I have blinds in my office but I never open them. One cold winter we blocked off the window with a padded exercise mat of all things—a perfect fit too—and I never took it out. The view is nothing to write home about, just a wall of windows but, nosy parker that I am, I did find them distracting although my seat actually faces the wall.
I don’t think I’d like a writing retreat. For a few reasons. I don’t like being asked to perform on demand. Certainly for the last ten months I’ve written every day for several hours but those hours have varied radically and often been in the early hours of the morning. Since Carrie came back from the States I’ve stabilised a little and have been working more during so-called normal working hours. Which is fine. As long as the work is getting done I really don’t care. The other thing I don’t think I’d like is being around other writers.
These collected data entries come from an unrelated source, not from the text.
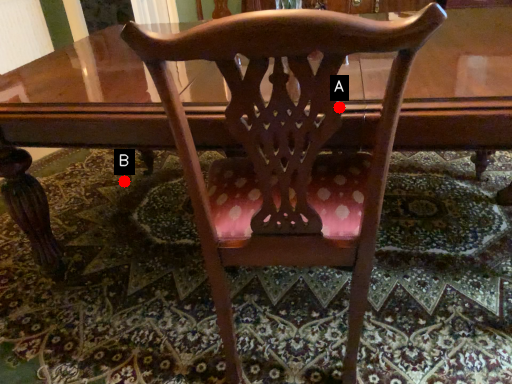 Question: Two points are circled on the image, labeled by A and B beside each circle. Which point is closer to the camera?

Choices:
 (A) A is closer
 (B) B is closer

Answer: (A) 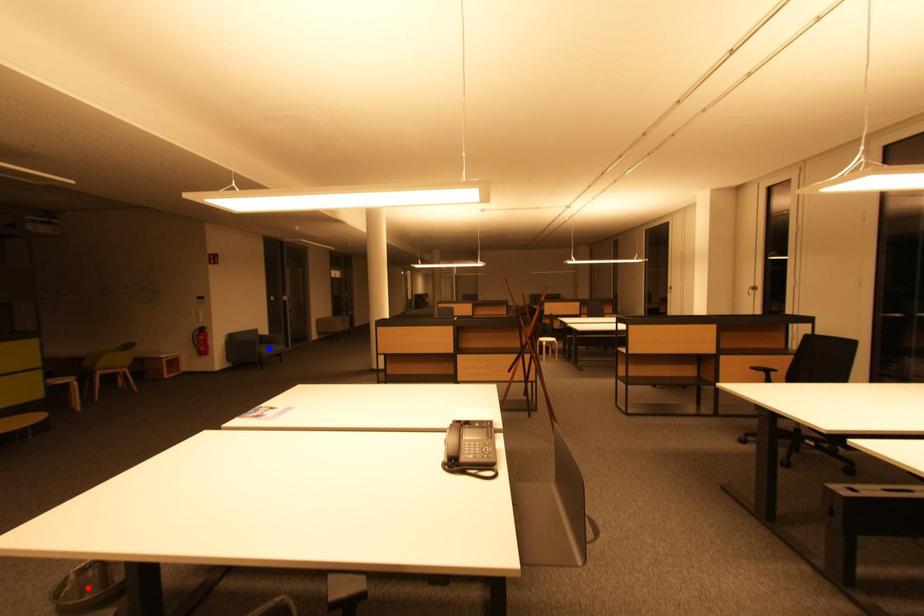 Question: In the image, two points are highlighted. Which point is nearer to the camera? Reply with the corresponding letter.

Choices:
 (A) blue point
 (B) red point

Answer: (B) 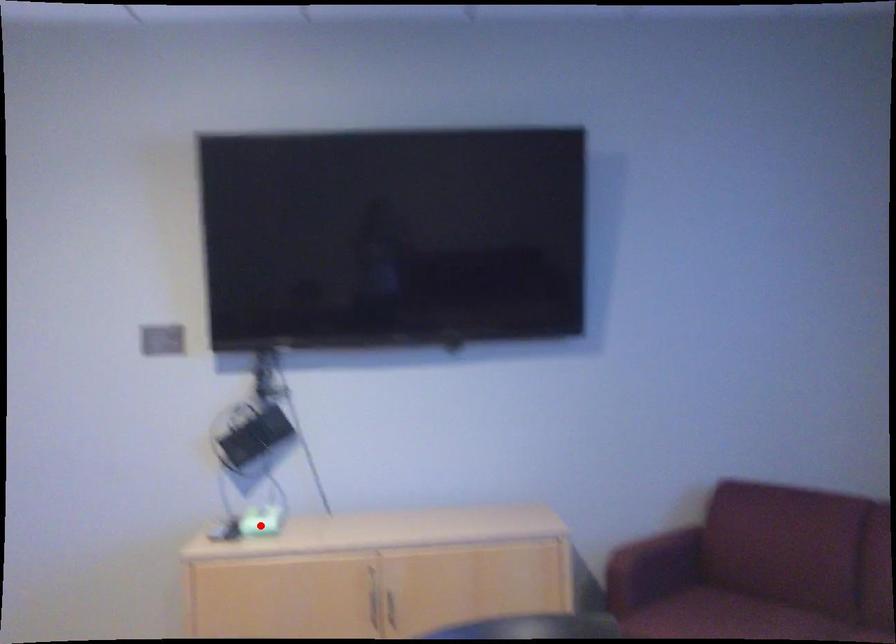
I have no problem with other writers but it’s in my nature to think I’m doing things wrong—I’m easily put off—and so I find it best to get on with it on my own and not think about the ways others write. I’d hate to share a first draft. Hate it. I look at the book I’m working on right now and the editing has FAR exceeded the actual writing. And I’m so damn slow at it. Read, revise; read, revise; read, revise…
And on the subject of truth I discovered this wonderful quote from an old ‘X-Files’ comic: “…truth is a whore. She’ll belong to any man for an hour if the price is right. When the time’s done, you’re back where you started—alone.”
Gosh, Jim, you’d have found the freewill workshop tough, but strangely I reckon you too might become absorbed in the momentum and rather than finding other people’s writing a hindrance, you like the rest of us might find yourself learning from others. It’s couched in such a way, you produce what you can and there’s no pressure from outside only the pressure you put on yourself. If you elect to write nothing, I suspect that’d be okay, too, but you’d probably find yourself keen to write. It’s a different process and one that helps to get rid of the internal editor for a time. It’s not about the polished finished work, it’s more about the process. You’re lucky to have all that time to write now so I’m jealous of your arrangements as they are, though I also thrive on a lot of external input in the day to day hubbub of life. Thanks, Jim.
I love the stimulation of writing workshops and beginning with the Free Flow Write…or as you call it, The Freefall. I like the idea of going ‘fear ward’ too.
I have the same struggle with my blinds and climb up on a table regularly to reach and rewind the spring mechanism.
I’m glad to hear I’m not the only one who suffers the indignity of the dreaded blind, Kass. I had thought they were a thing from the past and most people these days have better systems, but it seems not. Thanks.